The $75 billion plan announced Wednesday has the potential to be far more effective than past federal efforts to help struggling homeowners lower their mortgage payments and stay in their homes.

But for that to happen, investors in complex mortgage securities have to agree to participate - something the government has so far failed miserably to persuade them to do.

That's where the goodies for the much-maligned industry come in.

Companies would get $1,000 for agreeing to give a strapped homeowner a lower monthly payment instead of foreclosing - more if the borrower hasn't yet fallen behind on what they owe. They can get up to another $3,000 over the next three years.
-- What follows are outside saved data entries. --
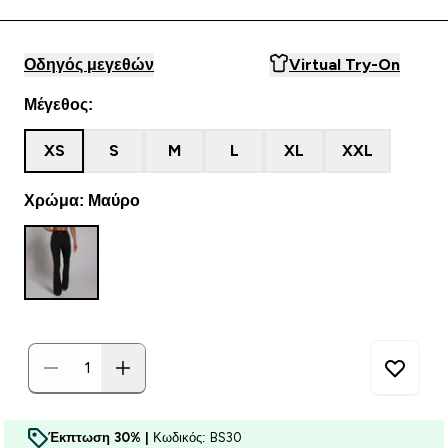
Οδηγός μεγεθών
Virtual Try-On
Μέγεθος:
XS
S
M
L
XL
XXL
Χρώμα: Μαύρο
Έκπτωση 30% |
Κωδικός: BS30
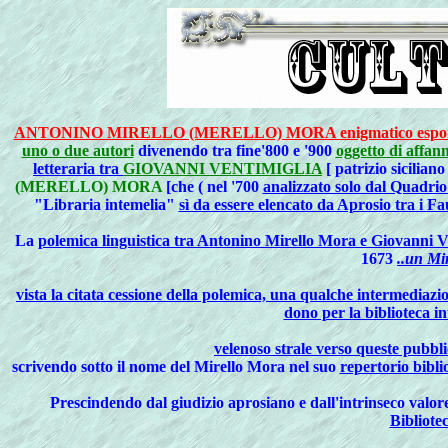
ANTONINO MIRELLO (MERELLO) MORA enigmatico esp
uno o due autori
divenendo tra fine'800 e '900
oggetto di affann
letteraria tra
GIOVANNI VENTIMIGLIA
[ patrizio sicilian
(MERELLO) MORA
[
che ( nel '700
analizzato solo dal Quadrio 
"Libraria intemelia"
sì da essere elencato da Aprosio tra i
Fau
La
polemica linguistica tra Antonino Mirello Mora e Giovanni V
1673
..un Mi
vista la citata cessione della polemica, una qualche intermediaz
dono per la biblioteca in
velenoso strale verso queste pubblic
scrivendo sotto il nome del Mirello Mora nel suo
repertorio bibli
Prescindendo dal giudizio aprosiano e dall'intrinseco valor
Bibliotec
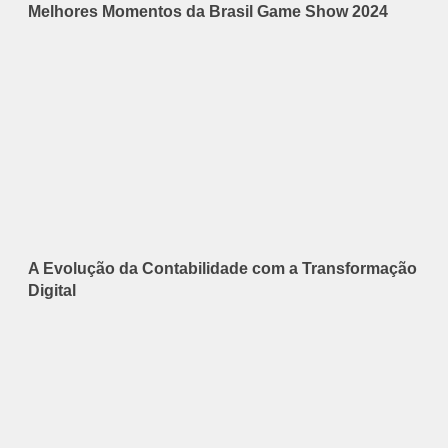
Melhores Momentos da Brasil Game Show 2024
A Evolução da Contabilidade com a Transformação
Digital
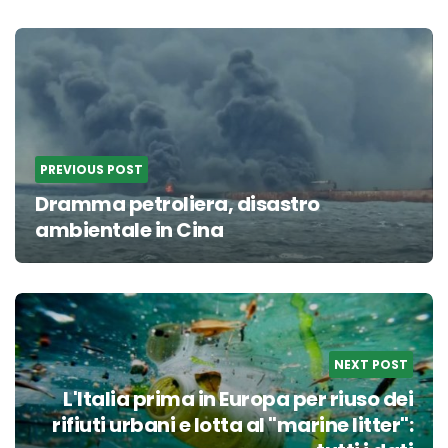
Post
navigation
PREVIOUS POST
Dramma petroliera, disastro
ambientale in Cina
NEXT POST
L'Italia prima in Europa per riuso dei
rifiuti urbani e lotta al "marine litter":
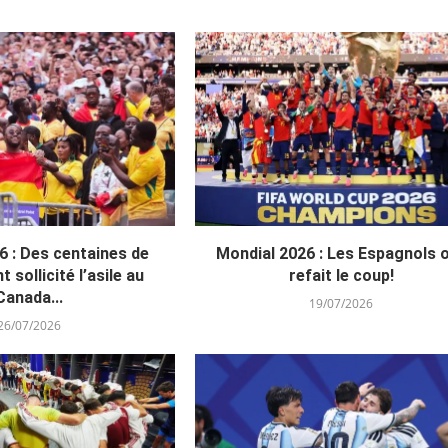
6 : Des centaines de
Mondial 2026 : Les Espagnols 
t sollicité l’asile au
refait le coup!
Canada...
19/07/2026
26/07/2026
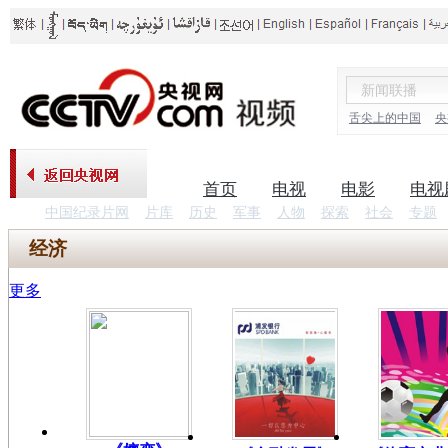
舌尖上的中国
央
首页
电视
电影
电视
中国纪录片网
片库
历史
军事
人物
探索
社会
专题
经济
更多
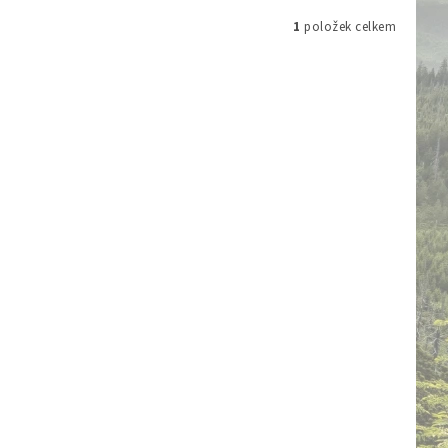
1
položek celkem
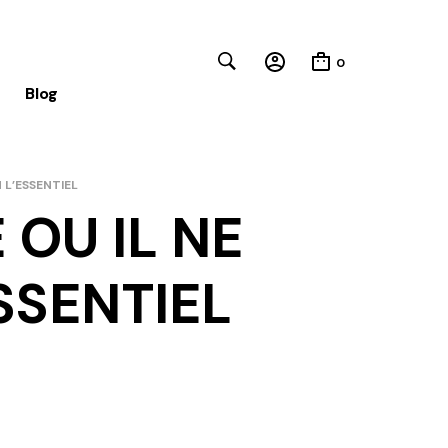
0
Blog
 L’ESSENTIEL
Close
OU IL NE
SSENTIEL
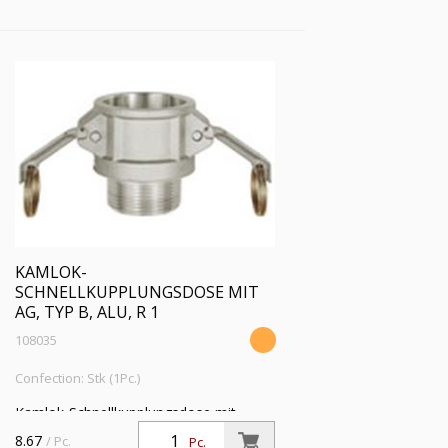
16 bar, Temp. max. 68 °C
KAMLOK-
SCHNELLKUPPLUNGSDOSE MIT
AG, TYP B, ALU, R 1
108035
Confection: Stk (1Pc.)
Kamlok-Schnellkupplungsdose mit
Außengewinde, Typ B, Aluminium, R 1,
8.67
/ Pc.
Pc.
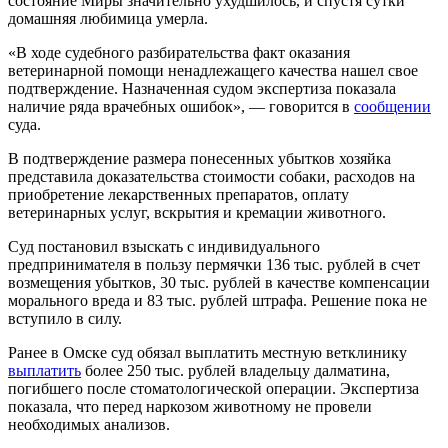
состояние Миры значительно ухудшилось, и спустя сутки
домашняя любимица умерла.
«В ходе судебного разбирательства факт оказания
ветеринарной помощи ненадлежащего качества нашел свое
подтверждение. Назначенная судом экспертиза показала
наличие ряда врачебных ошибок», — говорится в
сообщении
суда.
В подтверждение размера понесенных убытков хозяйка
представила доказательства стоимости собаки, расходов на
приобретение лекарственных препаратов, оплату
ветеринарных услуг, вскрытия и кремации животного.
Суд постановил взыскать с индивидуального
предпринимателя в пользу пермячки 136 тыс. рублей в счет
возмещения убытков, 30 тыс. рублей в качестве компенсации
морального вреда и 83 тыс. рублей штрафа. Решение пока не
вступило в силу.
Ранее в Омске суд обязал выплатить местную ветклинику
выплатить
более 250 тыс. рублей владельцу далматина,
погибшего после стоматологической операции. Экспертиза
показала, что перед наркозом животному не провели
необходимых анализов.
And they get government insurance to cover part of the money they might lose if the homeowner ultimately defaults on the house anyway.

Last October in Reno, Nev., Obama vowed, "I won't let banks and lenders off the hook when it was their greed and irresponsibility that got us into this mess." But the outlines of his plan were an acknowledgment that he will need cooperation from firms that collect mortgage payments - known as loan servicers - if he intends to reach his goal of preventing up to 9 million foreclosures.

"The truth is that at the end of the day, loan modification remains voluntary, so the servicers need to see it as sufficient incentive to participate," said Andrew Jakabovics of the Center for American Progress, who has worked with Obama's team on housing issues.

Still, Jakabovics called some of the payments an "unnecessary windfall" that is "overly generous" - particularly since avoiding a costly foreclosure is a financial imperative for mortgage servicers anyway.

"You still have the very serious question of what kind of incentives you're providing for what's essentially bad behavior," said David C. John, an analyst at the conservative Heritage Foundation.

Even tough mortgage industry critics concede, however, that such enticements are necessary to get companies to step up and help homeowners, given the legal and financial challenges that modifying home loans can pose.

The Associated Press contributed to this report.